2006-12-22 / Columnists

MovieScope

Review By Robert Snyder


Not many filmmakers do crying better than Nancy Meyers.

The writer/director/co-producer had Diane Keaton’s playwright character cry the actress to a fourth  Oscar nomination  in 2003’s  “Something’s Gotta Give.” And, boy, did she cry... a lot and long, motivating her to compose a hit Broadway comedy.

For her recently-released film, “The Holiday,” Meyers has a running gag about crying. American movie trailer maker Amanda (Cameron Diaz) can’t cry, though she can and does punch unfaithful live-in boyfriend Ethan (Edward Burns) in the nose, twice. British journalist Iris (Kate Winslet) cries all the time, especially when unrequited love object, Jasper (Rufus Seawell), cheats on her…even secretly planning an engagement to another.
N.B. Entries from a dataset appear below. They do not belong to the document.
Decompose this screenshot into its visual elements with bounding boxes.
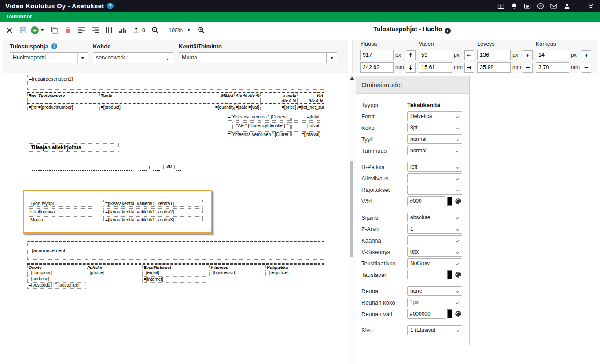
footer-row-3[interactable]: =[postcode]." ".[postoffice] bbox=[27, 283, 324, 289]
fieldaction-dropdown-button[interactable] bbox=[327, 52, 337, 63]
layer-up-button[interactable] bbox=[130, 25, 142, 36]
size-select[interactable]: 8pt bbox=[407, 123, 462, 132]
halign-select[interactable]: left bbox=[407, 162, 462, 172]
bgcolor-input[interactable] bbox=[407, 270, 445, 279]
total-net-label[interactable]: ="Yhteensä veroton ".[Currenc bbox=[227, 114, 291, 121]
total-vat-value[interactable]: =[totvat] bbox=[291, 122, 322, 129]
product-table-subheader[interactable]: Alv 0 % Alv 0 % bbox=[27, 98, 324, 103]
custom-field-2-value[interactable]: =[tkvarakentta_valilehti1_kentta2] bbox=[103, 208, 203, 215]
footer-row-2[interactable]: =[address] =[internet] bbox=[27, 276, 324, 283]
font-select[interactable]: Helvetica bbox=[407, 111, 462, 121]
fh-email[interactable]: Email/Internet bbox=[142, 265, 209, 270]
total-net-value[interactable]: =[total] bbox=[291, 114, 322, 121]
position-select[interactable]: absolute bbox=[407, 213, 462, 222]
product-table[interactable]: Rivi Tuotenumero Tuote Määrä Ale % Alv %… bbox=[27, 92, 324, 110]
fd-internet[interactable]: =[internet] bbox=[142, 276, 209, 283]
zindex-select[interactable]: 1 bbox=[407, 224, 462, 234]
bgcolor-swatch[interactable] bbox=[447, 270, 452, 279]
target-select[interactable]: servicework bbox=[93, 52, 173, 63]
custom-field-3-label[interactable]: Muuta bbox=[29, 216, 92, 223]
double-chevron-down-icon[interactable] bbox=[587, 2, 595, 10]
year-prefix-field[interactable]: 20 bbox=[163, 163, 175, 170]
windows-icon[interactable] bbox=[497, 2, 505, 10]
left-left-button[interactable]: ← bbox=[464, 50, 474, 60]
fh-osoite[interactable]: Osoite bbox=[27, 265, 86, 270]
help-icon[interactable]: ? bbox=[537, 2, 545, 10]
th-maara[interactable]: Määrä bbox=[214, 93, 235, 98]
total-row-vat[interactable]: ="Alv ".[CurrencyIdentifier].":" =[totva… bbox=[232, 122, 322, 129]
bell-icon[interactable] bbox=[510, 2, 518, 10]
subheader-alv0-a[interactable]: Alv 0 % bbox=[261, 98, 298, 103]
title-help-icon[interactable]: ? bbox=[107, 3, 114, 9]
highlighted-selection[interactable]: Työn tyyppi =[tkvarakentta_valilehti1_ke… bbox=[23, 190, 212, 234]
th-yht[interactable]: Yht bbox=[298, 93, 324, 98]
date-line-day[interactable] bbox=[140, 170, 147, 171]
close-button[interactable] bbox=[4, 25, 15, 36]
page-select[interactable]: 1 (Etusivu) bbox=[407, 325, 462, 335]
signature-label[interactable]: Tilaajan allekirjoitus bbox=[29, 143, 119, 152]
fh-kotipaikka[interactable]: Kotipaikka bbox=[265, 265, 324, 270]
top-up-button[interactable]: ↑ bbox=[406, 50, 416, 60]
template-combobox[interactable]: Huoltoraportti bbox=[10, 52, 88, 63]
height-px-input[interactable] bbox=[536, 50, 569, 60]
footer-row-1[interactable]: =[company] =[phone] =[email] =[businessi… bbox=[27, 270, 324, 276]
scrollbar-thumb[interactable] bbox=[350, 161, 353, 257]
subheader-alv0-b[interactable]: Alv 0 % bbox=[298, 98, 324, 103]
fd-regoffice[interactable]: =[regoffice] bbox=[265, 270, 324, 276]
save-button[interactable] bbox=[17, 25, 29, 36]
width-px-input[interactable] bbox=[477, 50, 511, 60]
custom-field-1-label[interactable]: Työn tyyppi bbox=[29, 200, 92, 207]
td-productnumber[interactable]: =[productnumber] bbox=[37, 104, 100, 110]
total-gross-label[interactable]: ="Yhteensä verollinen ".[Currer bbox=[227, 131, 291, 138]
border-select[interactable]: none bbox=[407, 286, 462, 296]
fd-postcode[interactable]: =[postcode]." ".[postoffice] bbox=[27, 283, 86, 289]
fd-phone[interactable]: =[phone] bbox=[86, 270, 142, 276]
total-row-net[interactable]: ="Yhteensä veroton ".[Currenc =[total] bbox=[227, 114, 322, 121]
td-vat[interactable]: =[vat] bbox=[247, 104, 261, 110]
custom-field-3-value[interactable]: =[tkvarakentta_valilehti1_kentta3] bbox=[103, 216, 203, 223]
user-icon[interactable] bbox=[563, 2, 571, 10]
td-rowc[interactable]: =[rowc bbox=[27, 104, 37, 110]
rotate-select[interactable] bbox=[407, 235, 462, 245]
fieldaction-combobox[interactable]: Muuta bbox=[179, 52, 337, 63]
fd-email[interactable]: =[email] bbox=[142, 270, 209, 276]
bordercolor-swatch[interactable] bbox=[447, 309, 452, 318]
vertical-scrollbar[interactable] bbox=[349, 75, 355, 364]
th-tuote[interactable]: Tuote bbox=[100, 93, 214, 98]
distribute-columns-button[interactable] bbox=[103, 25, 114, 36]
total-gross-value[interactable]: =[totalval] bbox=[291, 131, 322, 138]
palette-icon[interactable] bbox=[454, 271, 462, 279]
weight-select[interactable]: normal bbox=[407, 146, 462, 155]
plus-icon[interactable]: + bbox=[31, 26, 39, 34]
total-row-gross[interactable]: ="Yhteensä verollinen ".[Currer =[totalv… bbox=[227, 131, 322, 138]
bar-chart-button[interactable] bbox=[117, 25, 128, 36]
color-swatch[interactable] bbox=[447, 197, 452, 206]
scroll-up-arrow-icon[interactable] bbox=[350, 77, 354, 80]
add-caret-icon[interactable] bbox=[40, 29, 44, 31]
product-table-row[interactable]: =[rowc =[productnumber] =[product] =[qua… bbox=[27, 103, 324, 110]
left-mm-input[interactable] bbox=[419, 62, 452, 73]
textbox-select[interactable]: NoGrow bbox=[407, 258, 462, 268]
palette-icon[interactable] bbox=[454, 197, 462, 205]
color-input[interactable] bbox=[407, 196, 445, 206]
td-quantity[interactable]: =[quantity bbox=[214, 104, 235, 110]
underline-select[interactable] bbox=[407, 173, 462, 183]
menu-toiminnot[interactable]: Toiminnot bbox=[6, 14, 32, 20]
left-px-input[interactable] bbox=[419, 50, 452, 60]
zoom-in-button[interactable] bbox=[196, 25, 207, 36]
vindent-select[interactable]: 0px bbox=[407, 247, 462, 257]
repair-description-field[interactable]: =[repairdescription2] bbox=[27, 75, 324, 90]
zoom-out-button[interactable] bbox=[150, 25, 161, 36]
zoom-select[interactable]: 100% bbox=[169, 27, 191, 33]
panel-title-info-icon[interactable]: i bbox=[445, 28, 451, 34]
height-mm-input[interactable] bbox=[536, 62, 569, 73]
th-ahinta[interactable]: a-hinta bbox=[261, 93, 298, 98]
height-minus-button[interactable]: − bbox=[582, 63, 591, 73]
td-price[interactable]: =[price] bbox=[261, 104, 298, 110]
fd-businessid[interactable]: =[businessid] bbox=[209, 270, 265, 276]
th-tuotenumero[interactable]: Tuotenumero bbox=[37, 93, 100, 98]
delete-button[interactable] bbox=[62, 25, 74, 36]
td-product[interactable]: =[product] bbox=[100, 104, 214, 110]
fieldaction-value[interactable]: Muuta bbox=[179, 52, 327, 63]
align-left-button[interactable] bbox=[76, 25, 87, 36]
However, Graham (Jude Law) is an admitted chronic weeper. He’s the brother of Iris, often sleeping on the couch in her cozy cottage in Surrey, England. One night, he “meets cute” with Amanda, who’s there because she exchanged homes for the Christmas holiday with Iris, both women sharing the need to escape boyfriend problems. Now living in the ultra modern Los Angeles estate of the trailer maker, Iris learns about the concept of  “meeting cute” from legendary, but aging screenwriter Arthur (scene stealer Eli Wallach), a neighbor of Amanda’s LA palace.

Conceptually complex, “The Holiday” is not Meyer’s best movie. Part of the problem is that Diaz in the role usually reserved for the now-too-old Keaton tries very hard to be funny, but misses succeeding as her successor did. Her best moment is at the end when she finally gets the waterworks running. Winslet acts up a hurricane, but also is no comedian. Her big scene is her eventual liberation from Jasper... cathartic, yet not comic. Law is smooth, slick and sexy. The only real comedian, Jack Black, as Iris’s American love interest, Miles, is so restrained that his renowned wildness seems confined to a straightjacket.

A bit long, “The Holiday” is nonetheless fine film fluff for the, well, holidays. But those expecting “Something’s Gotta Give” greatness may find themselves reduced to tears of disappointment.